The EANC Parser does not use contextual or syntactic information and deals exclusively with wordforms. As a result, grammatical queries may return false matches due to homonymy. As an example, a query for subjunctive will return sentences where հարգի hargi is an adjective and not a subjunctive.

The noise level can be cut down by adding specific constraints to a query, e.g. by introducing another wordform that is supposed to co-occur with the relevant reading. Another option is to exclude homonymous hits explicitly (click Advanced under the token query line). In some cases, however, this may significantly decrease the overall number of hits.

Sometimes, one of the possible grammatical interpretations of a wordform is much more common than the other(s). For the most frequent cases of an extremely improbable homonymy, second readings have been discarded (e.g. the locative asum from the noun as ).

Zero analysis

For some tokens, the EANC parser is unable to provide any morphological analysis. These tokens are lexical items and/or wordforms which are not currently included in the EANC grammatical wordlist, specifically:

recent loanwords
neologisms
elements of code-switching to Russian or English
some abbreviations
some proper names
some technical terms
some Western Armenian spellings
most obsolete spellings
distorted spellings
cases of inflectional variance not included into the wordlist (mainly applicable to oral discourse)
scanning errors
typos and misspellings in the original texts

There is an ongoing effort to cut down the error rate by filling the gaps in the EANC wordlist and copy-editing the texts.

Hypothetical analysis

For some abbreviations followed by a dash and case/number markers, the EANC Parser suggests a "hypothesis". Lemmas displayed in the pop-up window for such tokens are followed by a question mark.

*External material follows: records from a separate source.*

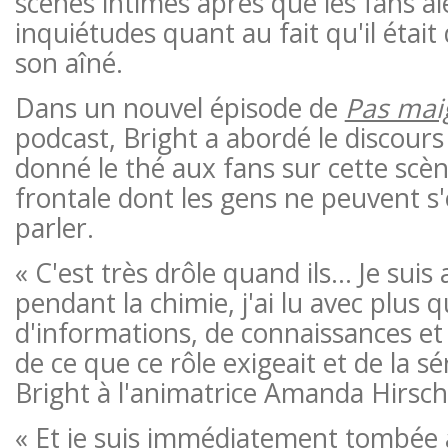
scènes intimes après que les fans a
inquiétudes quant au fait qu'il était
son aîné.
Dans un nouvel épisode de
Pas mai
podcast, Bright a abordé le discours
donné le thé aux fans sur cette scè
frontale dont les gens ne peuvent 
parler.
« C'est très drôle quand ils… Je suis 
pendant la chimie, j'ai lu avec plus 
d'informations, de connaissances e
de ce que ce rôle exigeait et de la sé
Bright à l'animatrice Amanda Hirsch
« Et je suis immédiatement tombé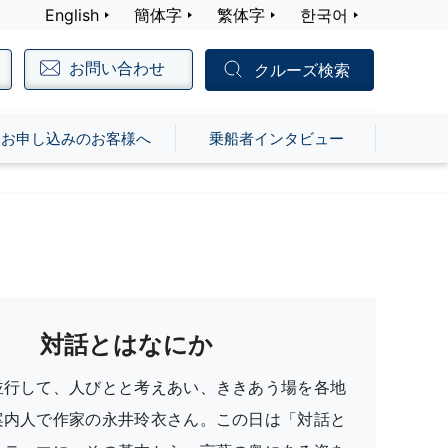
English
簡体字
繁体字
한국어
お問い合わせ
クルーズ検索
お申し込みのお客様へ
乗船者インタビュー
対話とはなにか
並行して、人びとと考えあい、ききあう場を各地
案内人で作家の永井玲衣さん。この日は「対話と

Periphrastic constructions

Another important consequence of context-independent parsing is that elements of periphrastic constructions typical of the SEA verbal system are analyzed as independent morphosyntactic units. In EANC, it is impossible to build a single token query for such periphrastic constructions. Adding an auxiliary to the query (as an element of the close context of the converb) may provide an indirect way to find target constructions.

For example, a query consisting of an imperfective converb immediately followed by the auxiliary verb է ē ‘to be’ in the present tense will find occurrences of the periphrastic imperfective present.